* Records shown:
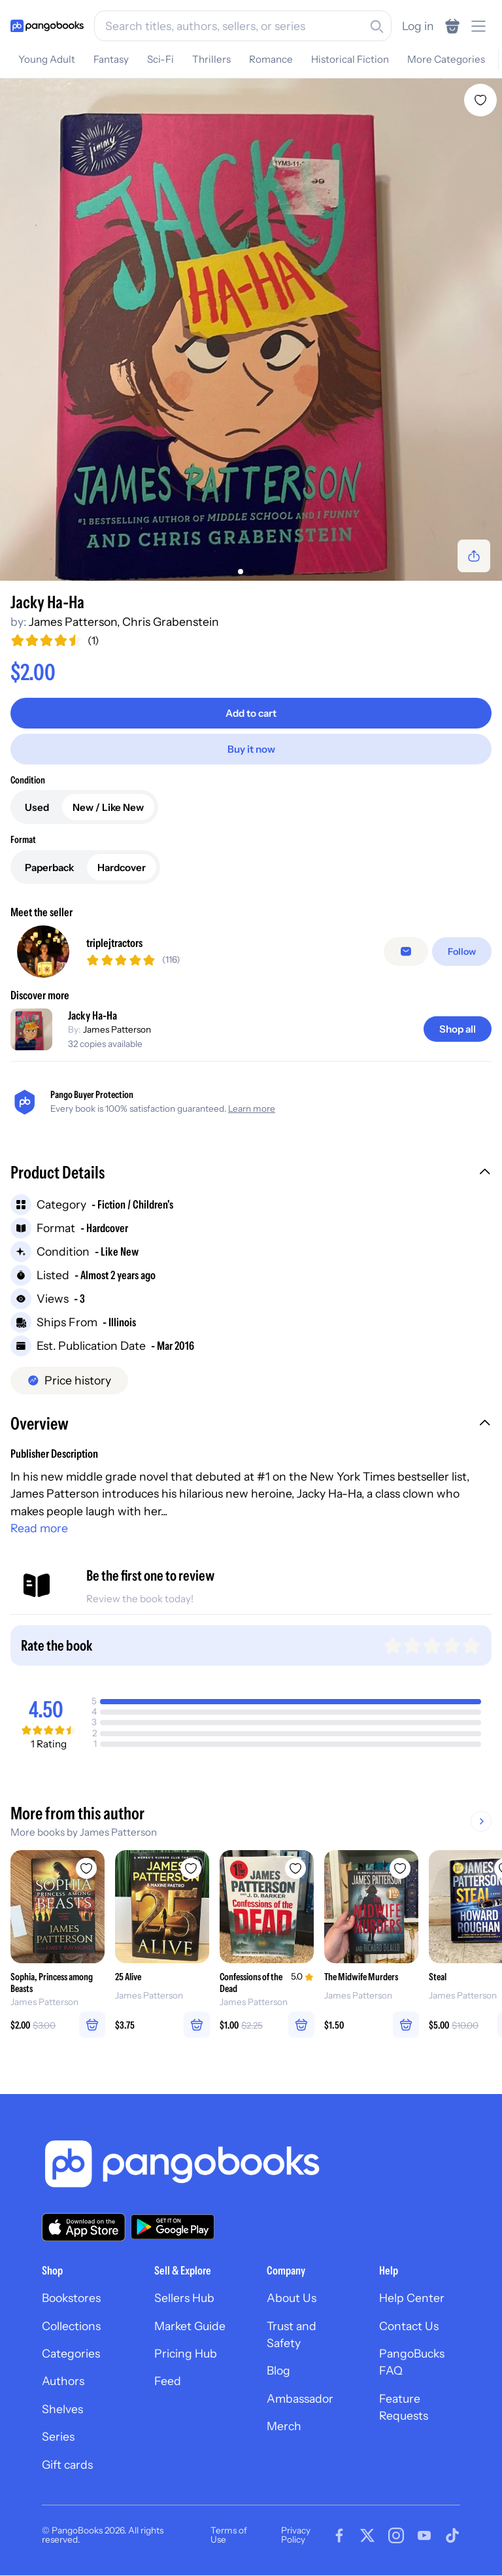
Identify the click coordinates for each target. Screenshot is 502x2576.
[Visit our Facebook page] (339, 2535)
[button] (251, 1174)
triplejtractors (114, 943)
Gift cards (67, 2464)
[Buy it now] (251, 749)
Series (58, 2437)
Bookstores (71, 2298)
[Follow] (462, 951)
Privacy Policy (295, 2535)
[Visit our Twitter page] (367, 2535)
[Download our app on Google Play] (172, 2227)
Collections (71, 2326)
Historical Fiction (350, 59)
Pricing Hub (185, 2354)
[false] (406, 951)
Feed (167, 2381)
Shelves (62, 2409)
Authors (63, 2381)
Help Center (411, 2298)
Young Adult (46, 59)
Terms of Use (228, 2535)
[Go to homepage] (47, 26)
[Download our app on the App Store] (84, 2227)
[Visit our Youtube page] (424, 2535)
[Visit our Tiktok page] (452, 2535)
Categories (71, 2354)
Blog (278, 2371)
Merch (284, 2426)
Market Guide (190, 2326)
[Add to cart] (251, 713)
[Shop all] (458, 1029)
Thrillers (211, 59)
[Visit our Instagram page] (396, 2535)
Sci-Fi (160, 59)
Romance (271, 59)
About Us (291, 2298)
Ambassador (300, 2398)
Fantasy (111, 59)
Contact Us (409, 2326)
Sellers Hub (184, 2298)
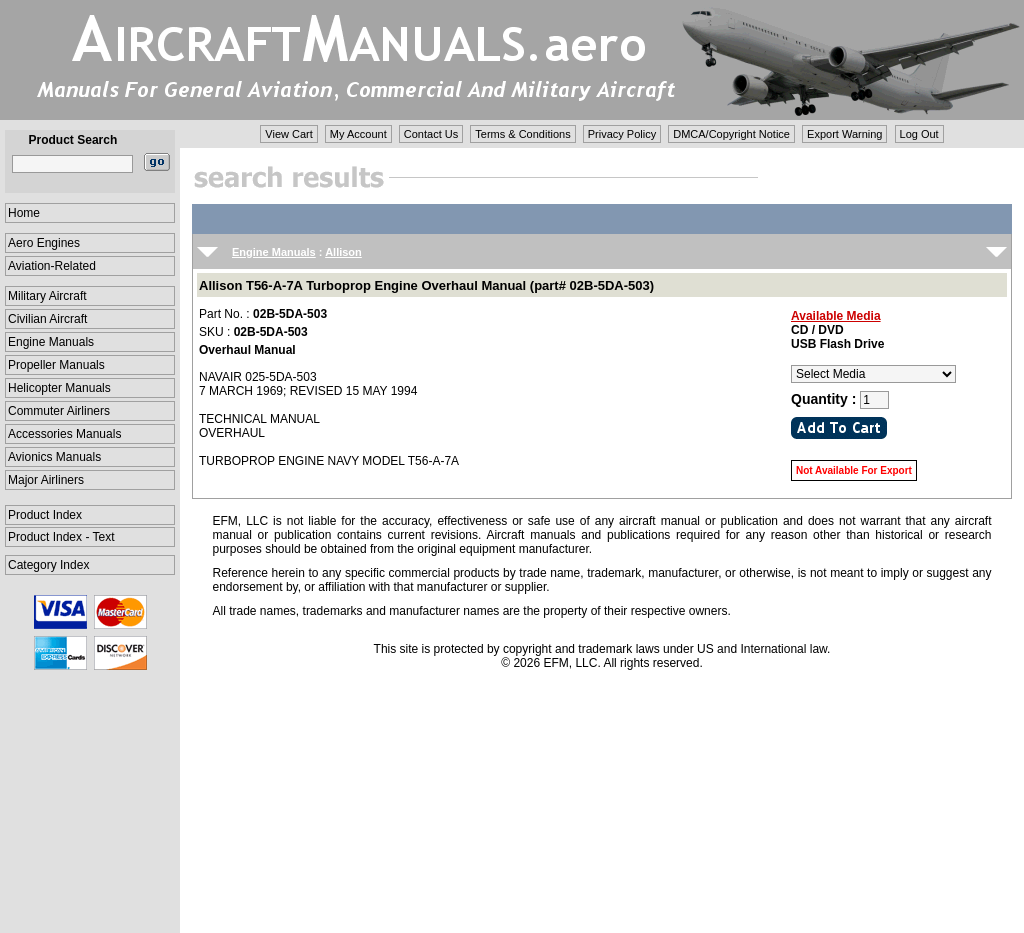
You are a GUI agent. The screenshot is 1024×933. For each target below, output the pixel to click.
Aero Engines (44, 243)
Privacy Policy (622, 134)
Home (24, 213)
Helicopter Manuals (59, 388)
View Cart (288, 134)
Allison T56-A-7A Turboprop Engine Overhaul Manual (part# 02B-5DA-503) (426, 285)
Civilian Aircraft (47, 319)
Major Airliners (46, 480)
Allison (343, 252)
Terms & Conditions (522, 134)
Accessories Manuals (64, 434)
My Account (358, 134)
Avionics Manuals (54, 457)
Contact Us (431, 134)
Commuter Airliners (59, 411)
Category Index (48, 565)
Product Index (45, 515)
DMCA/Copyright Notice (731, 134)
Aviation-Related (52, 266)
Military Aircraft (47, 296)
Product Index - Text (61, 537)
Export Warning (844, 134)
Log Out (919, 134)
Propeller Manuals (56, 365)
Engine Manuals (51, 342)
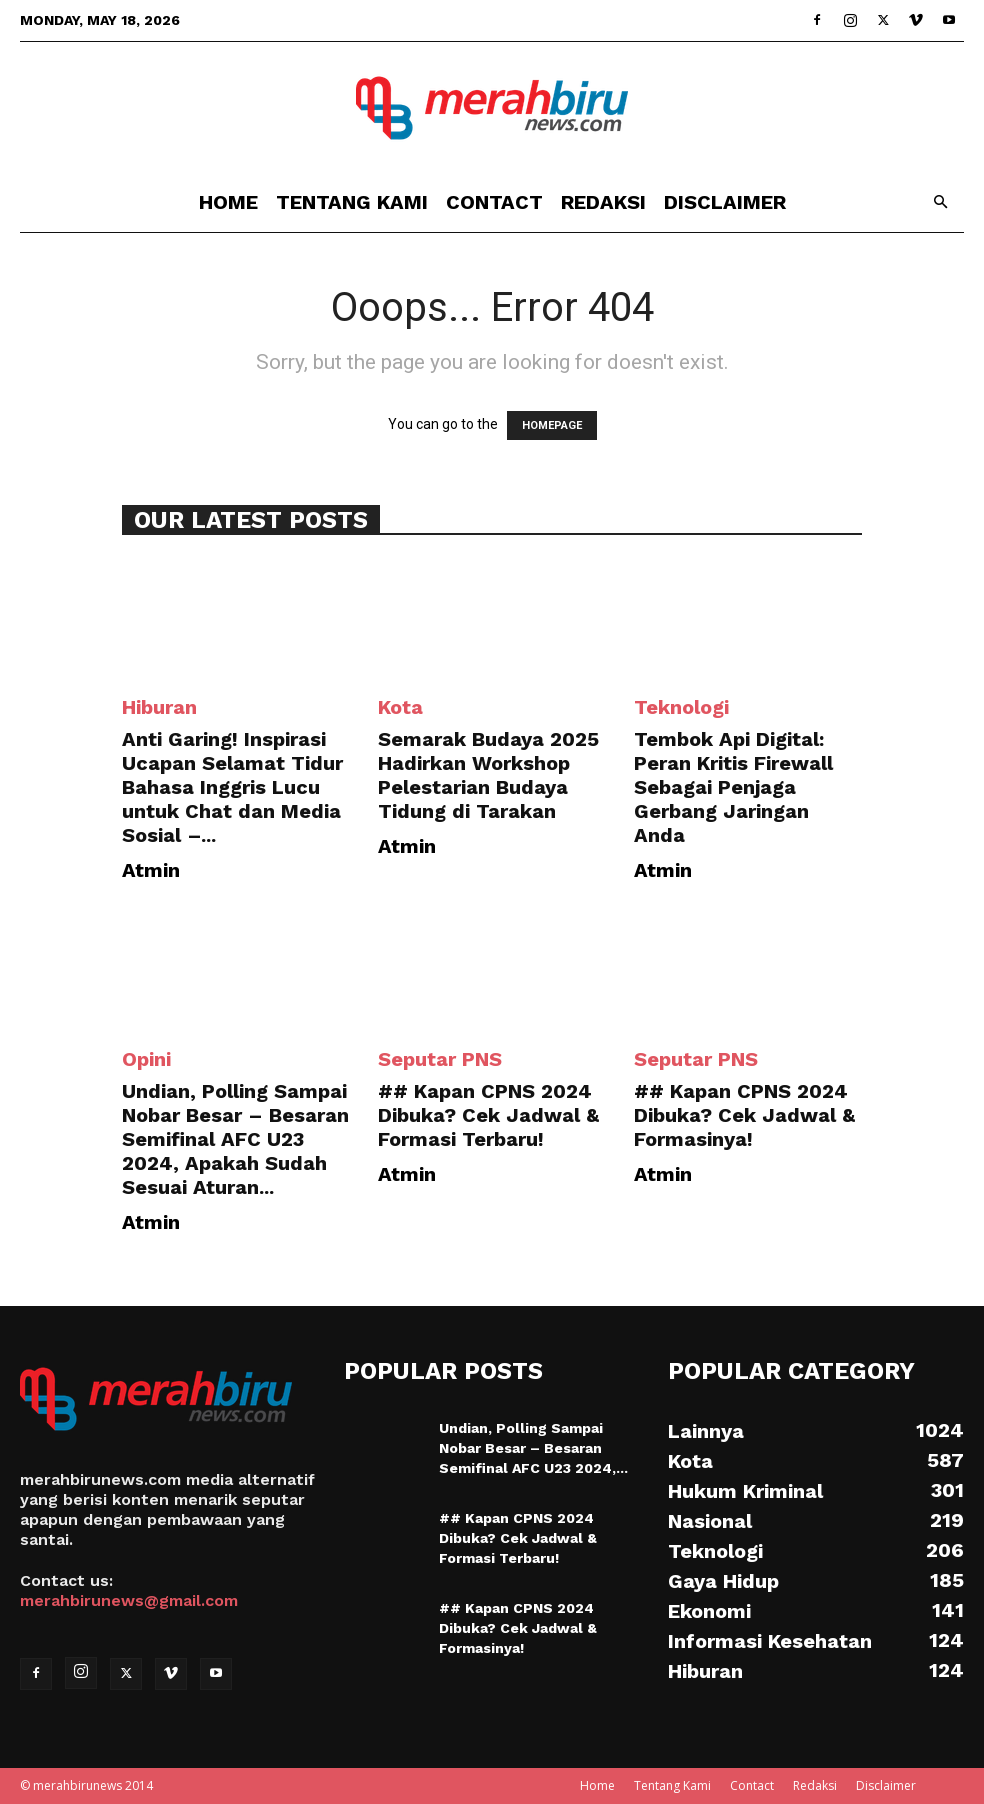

* Description of the task: Return only the stretch above from the line containing "Pricing Hub (185, 2354)" through the line containing "Allison (343, 252)", word for word and without pictures.

* Exercise result:
Pricing Hub (185, 2354)
[false] (406, 951)
Feed (167, 2381)
Shelves (62, 2409)
Authors (63, 2381)
Help Center (411, 2298)
Young Adult (46, 59)
Terms of Use (228, 2535)
[Go to homepage] (47, 26)
[Download our app on the App Store] (84, 2227)
[Visit our Youtube page] (424, 2535)
[Visit our Tiktok page] (452, 2535)
Categories (71, 2354)
Blog (278, 2371)
Merch (284, 2426)
Market Guide (190, 2326)
[Add to cart] (251, 713)
[Shop all] (458, 1029)
Thrillers (211, 59)
[Visit our Instagram page] (396, 2535)
Sci-Fi (160, 59)
Romance (271, 59)
About Us (291, 2298)
Ambassador (300, 2398)
Fantasy (111, 59)
Contact Us (409, 2326)
Sellers Hub (184, 2298)
You are a GUI agent. The screenshot is 1024×933. For each target below, output the pixel to click.
Aero Engines (44, 243)
Privacy Policy (622, 134)
Home (24, 213)
Helicopter Manuals (59, 388)
View Cart (288, 134)
Allison T56-A-7A Turboprop Engine Overhaul Manual (part# 02B-5DA-503) (426, 285)
Civilian Aircraft (47, 319)
Major Airliners (46, 480)
Allison (343, 252)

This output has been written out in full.